Secret Ceremony | 1968
- Locations |
- London;
- Netherlands
- DIRECTOR |
- Joseph Losey
Made in London, at the gloriously self-indulgent tail end of the Sixties, this weird psychodrama has raven-wigged waif Cenci (Mia Farrow) adopting blowsy Leonora (Elizabeth Taylor) as a substitute mother.
This must be one of the few movies actually inspired by its location. Director Joseph Losey had long been fascinated by a bizarre house in West Kensington and chose to film this oddball melodrama here (though some interiors had to be recreated in the studio).
The strange, brooding mansion, with tall chimneys and startling turquoise tiles is Debenham House, 8 Addison Road, between Holland Park Avenue and High Street Kensington. The supremely photogenic house was also seen in the colourful period melodrama Trottie True, the 1995 Richard III and The Wings of the Dove. It even became the ‘Arabian Embassy’ for the dire Carry On Emmannuelle and, more recently, the interior of the ‘Edinburgh’ brasserie in which Julie Walters waits for the missing Rupert Grint in Driving Lessons.
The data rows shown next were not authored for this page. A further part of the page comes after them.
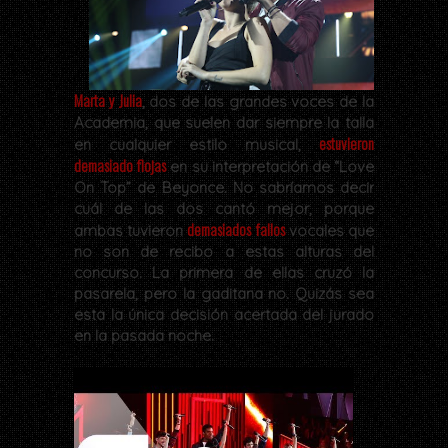
Marta y Julia
, dos de las grandes voces de la
Academia, que suelen dar siempre la talla
estuvieron
en cualquier estilo musical,
demasiado flojas
en su interpretación de “Love
On Top” de Beyonce. No sabríamos decir
cuál de las dos cantó mejor, porque
demasiados fallos
ambas tuvieron
vocales que
no son de recibo a estas alturas del
concurso. La primera de ellas cruzó la
pasarela, pero la gaditana no. Quizás sea
esta la única decisión acertada del jurado
en la pasada noche.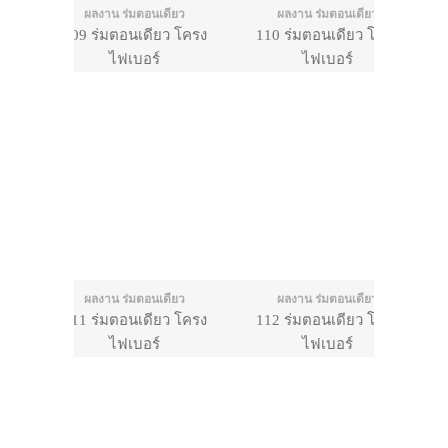
ผลงาน ร่มตอนเดียว
ผลงาน ร่มตอนเดียว
109 ร่มตอนเดียว โครง
110 ร่มตอนเดียว โครง
ไฟเบอร์
ไฟเบอร์
ผลงาน ร่มตอนเดียว
ผลงาน ร่มตอนเดียว
111 ร่มตอนเดียว โครง
112 ร่มตอนเดียว โครง
ไฟเบอร์
ไฟเบอร์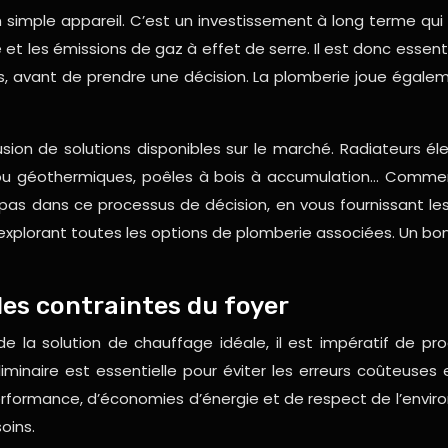
imple appareil. C’est un investissement à long terme qui 
t les émissions de gaz à effet de serre. Il est donc essent
, avant de prendre une décision. La plomberie joue égaleme
ion de solutions disponibles sur le marché. Radiateurs él
 géothermiques, poêles à bois à accumulation… Comment s’y
 pas dans ce processus de décision, en vous fournissant les
xplorant toutes les options de plomberie associées. Un bon
des contraintes du foyer
e la solution de chauffage idéale, il est impératif de p
iminaire est essentielle pour éviter les erreurs coûteuse
formance, d’économies d’énergie et de respect de l’enviro
oins.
The area has to be the centre of London Gothic – just around the corner in Melbury Road stood the house where Michael Powell filmed Peeping Tom.
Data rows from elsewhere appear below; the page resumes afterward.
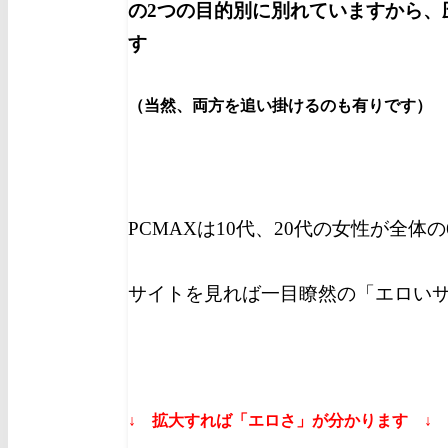
の2つの目的別に別れていますから、
す
（当然、両方を追い掛けるのも有りです）
PCMAXは10代、20代の女性が全体
サイトを見れば一目瞭然の「エロい
↓ 拡大すれば「エロさ」が分かります ↓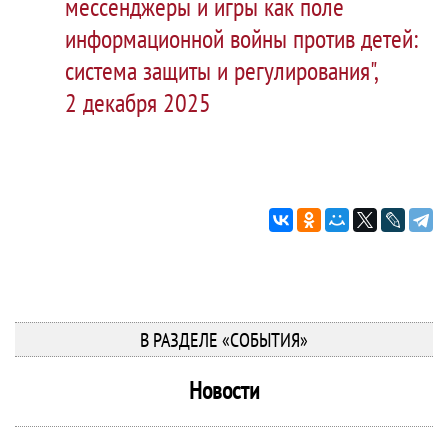
мессенджеры и игры как поле
информационной войны против детей:
система защиты и регулирования",
2 декабря 2025
В РАЗДЕЛЕ «СОБЫТИЯ»
Новости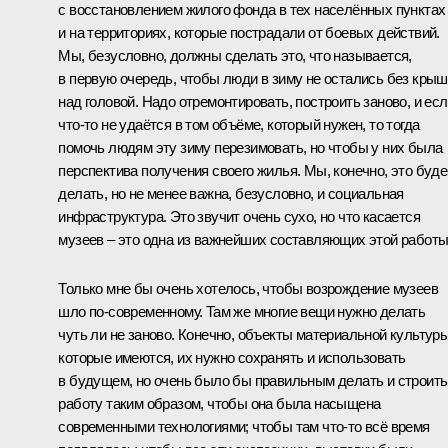
с восстановлением жилого фонда в тех населённых пунктах
и на территориях, которые пострадали от боевых действий.
Мы, безусловно, должны сделать это, что называется,
в первую очередь, чтобы люди в зиму не остались без кры
над головой. Надо отремонтировать, построить заново, и ес
что-то не удаётся в том объёме, который нужен, то тогда
помочь людям эту зиму перезимовать, но чтобы у них была
перспектива получения своего жилья. Мы, конечно, это буд
делать, но не менее важна, безусловно, и социальная
инфраструктура. Это звучит очень сухо, но что касается
музеев – это одна из важнейших составляющих этой работы
Только мне бы очень хотелось, чтобы возрождение музеев
шло по-современному. Там же многие вещи нужно делать
чуть ли не заново. Конечно, объекты материальной культуры
которые имеются, их нужно сохранять и использовать
в будущем, но очень было бы правильным делать и строить
работу таким образом, чтобы она была насыщена
современными технологиями; чтобы там что-то всё время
It’s to the church of St Mary Madgalene, Rowington Close, in Little Venice, London W2, that Cenci initially follows Leonora. You can see the church’s distinctive exterior at the start of the car chase in 1949 classic The Blue Lamp, its interior in both Neil Jordan’s 1999 adaptation of Graham Greene’s The End Of The Affair and 2005’s The Constant Gardener, and its crypt in Les Misérables.
The antique shop run by Hannah (Peggy Ashcroft) and Hilda (Pamela Brown) can still be recognised on the corner of St Stephen’s Mews and Chepstow Road in Westbourne Green, W2.
The disastrous holiday was filmed in Noordwijk on the Dutch coast, southwest of Amsterdam. The glum-looking seafront hotel has been massively redeveloped and brightened up in the process (it was damaged by fire in 1990), but part of the original structure is still recognisable. It’s the Grand Hotel Huis ter Duin, Koningin Astrid Boulevard 5, Noordwijk.